More than 100 members of Uganda’s biggest opposition party have been charged with various offences, including unlawful assembly related to violence around last week’s election, according to court documents and an opposition official.
The East African country’s veteran leader, Yoweri Museveni, 81, was declared the landslide winner of the January 15 poll with 71.6% of the vote against his opponent, Bobi Wine, with 24%.
Wine, the pop star-turned-politician, and his party, the National Unity Platform (NUP), have rejected the results, alleging widespread irregularities, including ballot stuffing, enforced disappearance of polling agents and intimidation by security forces.

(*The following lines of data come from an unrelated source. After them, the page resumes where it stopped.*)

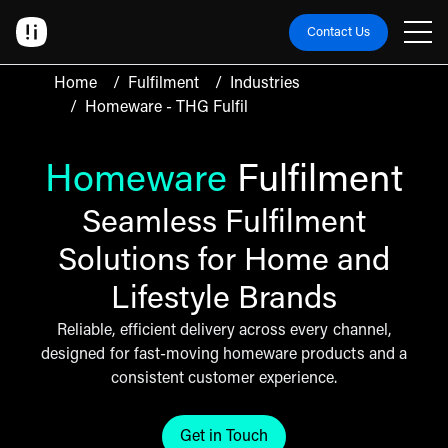
Contact Us
Home
/
Fulfilment
/
Industries
/
Homeware - THG Fulfil
Homeware
Fulfilment
Seamless Fulfilment
Solutions for Home and
Lifestyle Brands
Reliable, efficient delivery across every channel,
designed for fast-moving homeware products and a
consistent customer experience.
Get in Touch
Click here to get in touch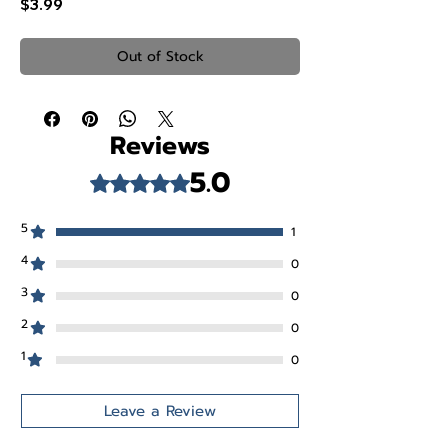
Price
$3.99
Out of Stock
Reviews
5.0
Rated 5 out of 5 stars.
5
1
4
0
3
0
2
0
1
0
Leave a Review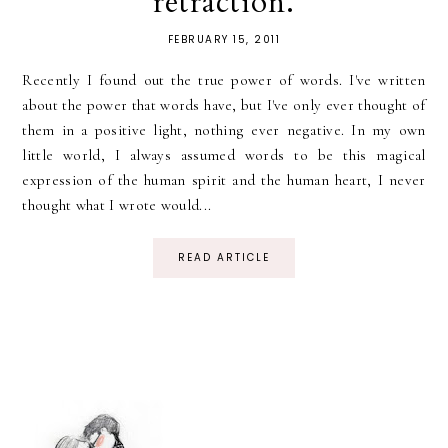
retraction.
FEBRUARY 15, 2011
Recently I found out the true power of words. I've written
about the power that words have, but I've only ever thought of
them in a positive light, nothing ever negative. In my own
little world, I always assumed words to be this magical
expression of the human spirit and the human heart, I never
thought what I wrote would...
READ ARTICLE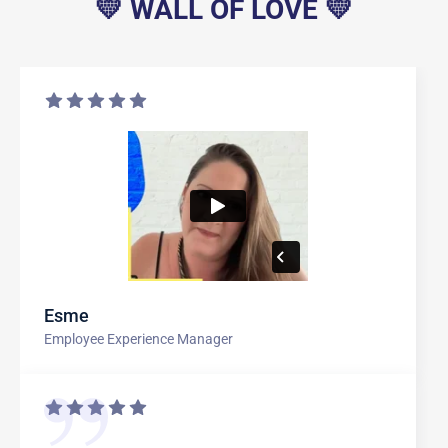
💛 WALL OF LOVE 💛
Esme
Employee Experience Manager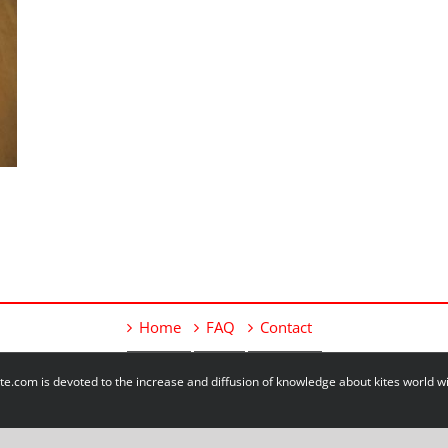
Home
FAQ
Contact
e.com is devoted to the increase and diffusion of knowledge about kites world 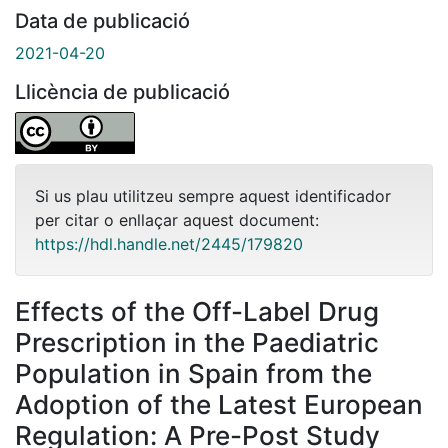
Data de publicació
2021-04-20
Llicència de publicació
Si us plau utilitzeu sempre aquest identificador
per citar o enllaçar aquest document:
https://hdl.handle.net/2445/179820
Effects of the Off-Label Drug
Prescription in the Paediatric
Population in Spain from the
Adoption of the Latest European
Regulation: A Pre-Post Study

Wine’s whereabouts remain unknown after he said he had escaped a raid by the military on his home.
In a video on NTV Uganda on Monday night, Wine accused police of vandalising his home and said leaving his residence would free him “to speak to the world”. He did not disclose his location.
At least 118 members of the NUP were taken to various courts in the capital, Kampala, on Monday and charged with offences including unlawful assembly, conspiracy and unlawful possession of election materials, NUP lawyer Kato Tumusiime told Reuters, and court documents showed.
David Rubongoya, the NUP’s secretary-general, denied their supporters were involved in violent activity.
“Most of them were polling agents; they even had their letters confirming they are polling agents of the NUP. They were targeted and arrested violently,” Rubongoya told NTV Uganda late on Monday.
Scattered protests broke out around the capital on Saturday shortly after the electoral body declared Museveni the winner, though they were quickly quashed by police using teargas and detentions.
Before the voting, the UN Human Rights Office accused Uganda’s military and police of using live ammunition to disperse peaceful rallies and carrying out arbitrary detentions and abductions of opposition supporters.
In power since 1986 and currently Africa’s third longest-ruling head of state, Museveni’s latest win means he will have been in power for nearly half a century when his new term ends in 2031.